INFO:root:Index.5: Unlinking the workdir.

That will take some time. Files that are currently being processed are renamed to .wip and removed later. In case there are any errors, the relevant file will be renamed from batch_XYZ.txt to batch_XYZ.error, and error messages will be saved to batch_XYZ.message.

You can increase the number of parallel workers with the --workers switch, but don't overdo it - indexing needs a lot of RAM, and by default Ursadb has only 4 workers, so increasing this too much won't speed things up.

If the indexing crashes or has to be stopped for some reason, you can resume it using the same command, with the same working directory.

3. Advanced options

  1. If you want to save some keystrokes, you can combine these two stages:
python3 -m utils.index --workdir ~/workdir --path ../samples
  1. Mquery works best with small files.

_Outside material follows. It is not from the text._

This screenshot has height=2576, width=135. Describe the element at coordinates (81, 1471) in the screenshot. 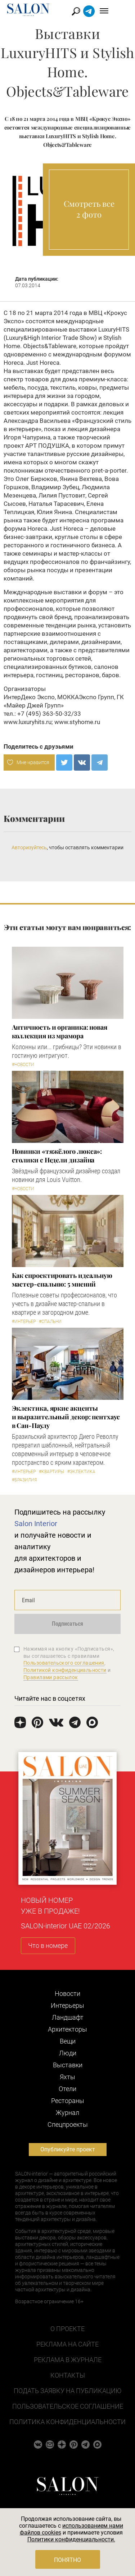

I see `#Эклектика` at that location.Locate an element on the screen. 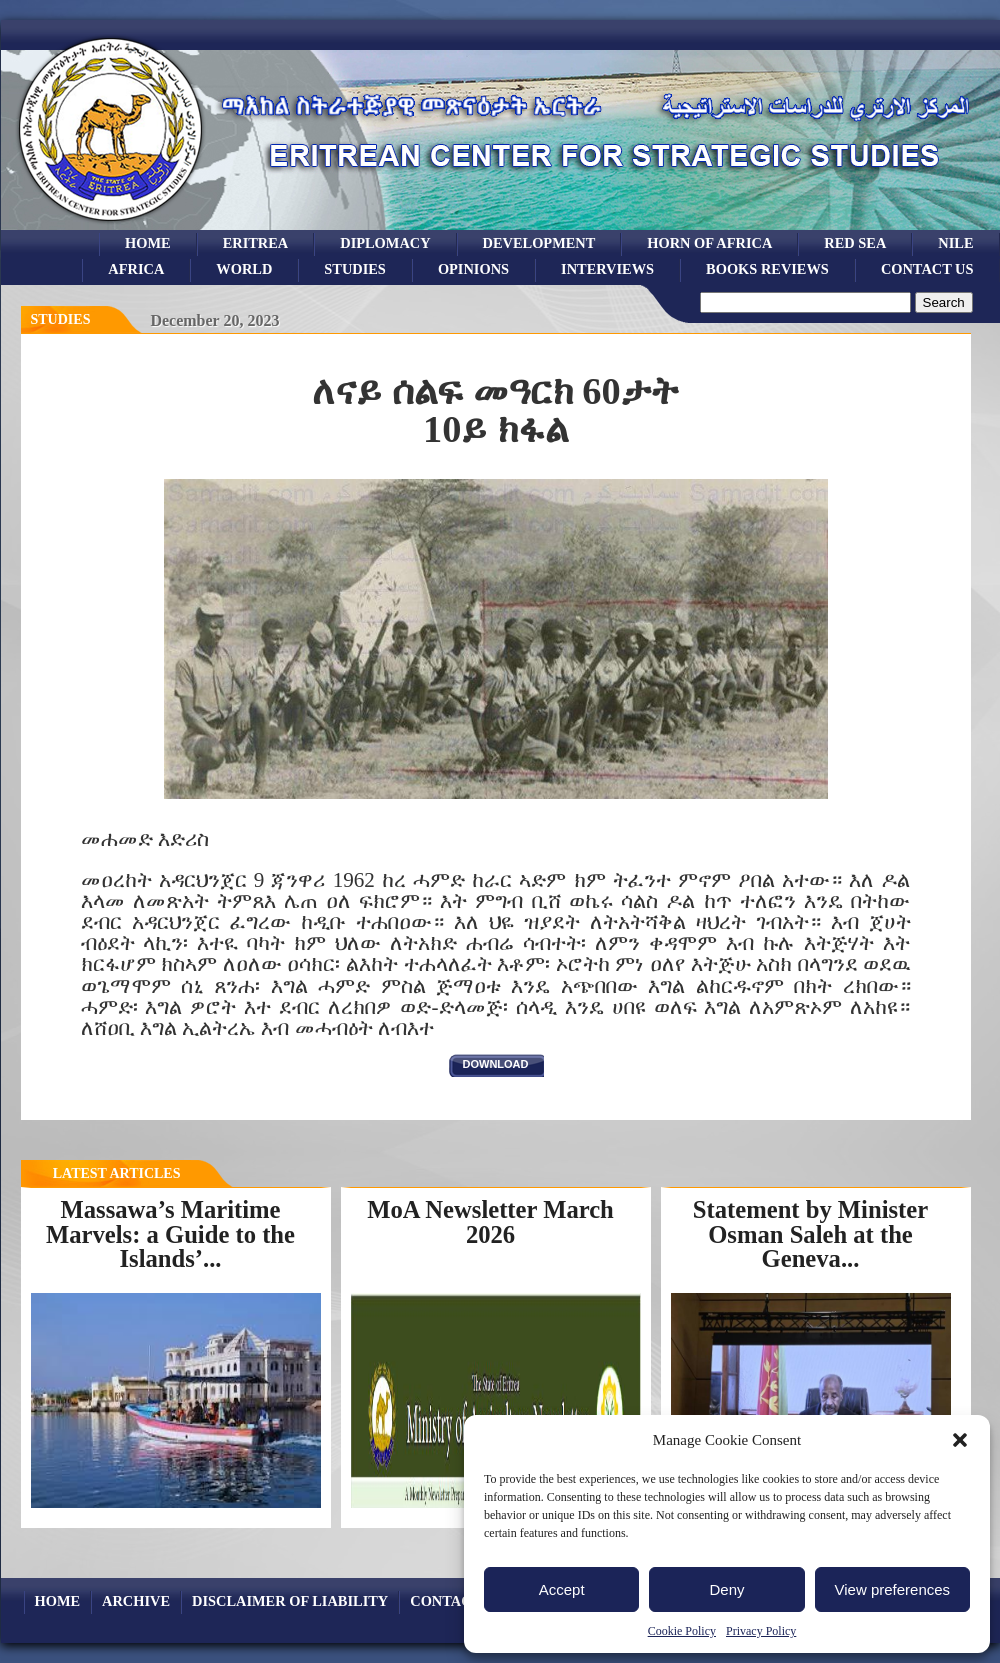  opinions is located at coordinates (473, 269).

You can pre-filter indexed files by size with --max-file-size-mb switch (for example, --max-file-size-mb 5 to index only files smaller than 5MB).

  2. You can change the default batch size with --batch switch

  3. By default all index types are used. You can control this with --type switch, for example if you want to save some disk space, use --type gram3 --type text4 --type wide8 (Read this for more details).

  4. You can tag indexed samples with metadata tags. Tags can be used for limiting future searches. Use --tag tlp:green --tag virusshare.